Energy of local rotation in elasticity theory

Question

In the theory of elasticity there is an important object, the displacement increment vector $u_i$. The derivative of such an object can be decomposed into symmetric and antisymmetric parts:

$$ \partial_i u_j = \underbrace{\frac{1}{2} (\partial_i u_j + \partial_j u_i)}_{u_{ij}} + \frac{1}{2} (\partial_i u_j - \partial_j u_i) $$

The antisymmetric part describes rotation:

It is obvious that whole body rotation doesn't change energy. But local rotations can lead to changes of energy. But usually energy of a deformed body is described by:

$$ E = \lambda^{ijkl} u_{ij} u_{kl} $$

Why do we not include contributions of the antisymmetric part?

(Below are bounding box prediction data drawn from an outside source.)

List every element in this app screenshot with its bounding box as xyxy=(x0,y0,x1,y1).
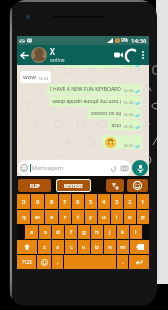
staticText: 14:33 xyxy=(38,76,49,81)
button[interactable]: its so cooooc xyxy=(90,110,140,117)
staticText: x xyxy=(56,243,60,251)
button[interactable]: v xyxy=(78,240,90,254)
staticText: j xyxy=(109,228,111,236)
staticText: o xyxy=(128,213,132,221)
button[interactable]: More options xyxy=(138,50,148,60)
button[interactable]: 7 xyxy=(59,194,71,209)
button[interactable]: 9 xyxy=(31,194,44,209)
button[interactable]: Text style xyxy=(106,179,124,192)
button[interactable]: . xyxy=(117,255,128,269)
button[interactable]: m xyxy=(117,240,129,254)
button[interactable]: t xyxy=(72,210,84,224)
staticText: 0 xyxy=(22,198,26,206)
staticText: g xyxy=(82,228,86,236)
button[interactable]: FLIP xyxy=(18,179,51,192)
staticText: 14:33 xyxy=(123,65,134,67)
button[interactable]: p xyxy=(137,210,149,224)
staticText: I HAVE A NEW FUN KEYBOARD xyxy=(50,86,121,93)
button[interactable]: 4 xyxy=(98,194,110,209)
staticText: p xyxy=(141,213,145,221)
button[interactable]: Record voice message xyxy=(132,160,148,176)
button[interactable]: 5 xyxy=(85,194,97,209)
button[interactable]: a xyxy=(25,225,38,239)
button[interactable]: y xyxy=(85,210,97,224)
staticText: 6 xyxy=(76,198,80,206)
staticText: s xyxy=(44,228,47,236)
button[interactable]: u xyxy=(98,210,110,224)
button[interactable]: I HAVE A NEW FUN KEYBOARD xyxy=(50,86,140,93)
button[interactable]: 14:35 xyxy=(105,137,140,148)
staticText: 5 xyxy=(89,198,93,206)
staticText: nice xyxy=(111,122,121,129)
staticText: n xyxy=(108,243,112,251)
staticText: 14:35 xyxy=(123,124,134,129)
staticText: FLIP xyxy=(30,183,40,189)
button[interactable]: Back xyxy=(18,49,31,62)
staticText: c xyxy=(70,243,73,251)
button[interactable]: Emoji keyboard xyxy=(37,255,51,269)
button[interactable]: k xyxy=(117,225,129,239)
button[interactable]: i xyxy=(111,210,123,224)
button[interactable]: i turn my phone upside down xyxy=(52,98,140,105)
button[interactable]: x xyxy=(52,240,64,254)
staticText: v xyxy=(82,243,86,251)
staticText: X xyxy=(50,46,55,57)
button[interactable]: o xyxy=(124,210,136,224)
button[interactable]: l xyxy=(130,225,142,239)
staticText: 14:34 xyxy=(123,100,134,105)
staticText: 9% xyxy=(121,37,129,44)
button[interactable]: r xyxy=(59,210,71,224)
button[interactable]: n xyxy=(104,240,116,254)
staticText: q xyxy=(22,213,26,221)
button[interactable]: ?123 xyxy=(17,255,36,269)
button[interactable]: REVERSE xyxy=(57,180,90,191)
staticText: y xyxy=(89,213,93,221)
staticText: Mensagem xyxy=(32,164,64,172)
button[interactable]: s xyxy=(39,225,51,239)
button[interactable]: q xyxy=(17,210,30,224)
button[interactable]: 0 xyxy=(17,194,30,209)
staticText: wow xyxy=(23,73,36,81)
button[interactable]: g xyxy=(78,225,90,239)
button[interactable]: j xyxy=(104,225,116,239)
button[interactable]: 3 xyxy=(111,194,123,209)
button[interactable]: Emoji xyxy=(20,164,28,172)
staticText: ?123 xyxy=(22,259,32,265)
button[interactable]: Backspace xyxy=(130,240,149,254)
button[interactable]: nice xyxy=(111,122,140,129)
staticText: 14:36 xyxy=(131,37,147,45)
button[interactable]: Video call xyxy=(111,48,125,62)
button[interactable]: d xyxy=(52,225,64,239)
button[interactable]: 6 xyxy=(72,194,84,209)
button[interactable]: wow xyxy=(23,73,49,81)
button[interactable]: z xyxy=(38,240,51,254)
button[interactable]: 1 xyxy=(137,194,149,209)
button[interactable]: Call xyxy=(125,49,138,62)
button[interactable]: Attach xyxy=(109,164,118,173)
button[interactable]: 2 xyxy=(124,194,136,209)
button[interactable]: , xyxy=(52,255,63,269)
staticText: 1 xyxy=(141,198,145,206)
button[interactable]: f xyxy=(65,225,77,239)
staticText: 14:34 xyxy=(123,88,134,93)
staticText: 8 xyxy=(50,198,54,206)
button[interactable]: h xyxy=(91,225,103,239)
button[interactable]: e xyxy=(45,210,58,224)
staticText: 14:35 xyxy=(123,143,134,148)
staticText: 9 xyxy=(36,198,40,206)
button[interactable]: 8 xyxy=(45,194,58,209)
staticText: 2 xyxy=(128,198,132,206)
staticText: its so cooooc xyxy=(90,110,121,117)
button[interactable]: Camera xyxy=(120,164,129,173)
button[interactable]: Shift xyxy=(17,240,37,254)
staticText: m xyxy=(120,243,126,251)
button[interactable]: b xyxy=(91,240,103,254)
staticText: i turn my phone upside down xyxy=(52,98,121,105)
button[interactable]: c xyxy=(65,240,77,254)
button[interactable]: Emoji xyxy=(20,160,129,176)
button[interactable]: Emoji xyxy=(127,179,148,192)
button[interactable]: w xyxy=(31,210,44,224)
button[interactable]: 14:33 xyxy=(64,65,142,68)
button[interactable]: Enter xyxy=(129,255,149,269)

Local rotations will change energy of system.

Answer 1

The antisymmetric term $\frac{1}{2}(\partial_j u_i - \partial_i u_j)$ does not correspond to an internal deformation of the elastic continua, but rather a rigid rotation of the system.

This means that the antisymmetric term $O_{ij}$ (following Fetter and Walecka's naming convention) does not produce a change in the dimensions of the body (IE: does not change the length, area, or volume of the body as a whole), and thus does not contribute to the elastic energy of the system.

We have more reasons to believe that the elastic energy sees no contribution from a rigid rotation (or at least no contribution to first order). We know this since we derive the energy from the Stress Tensor $T_{ij}$, which is symmetric. The terms we can build with $O_{ij}$ that are symmetric are beyond our first order approximation (and are thus very small).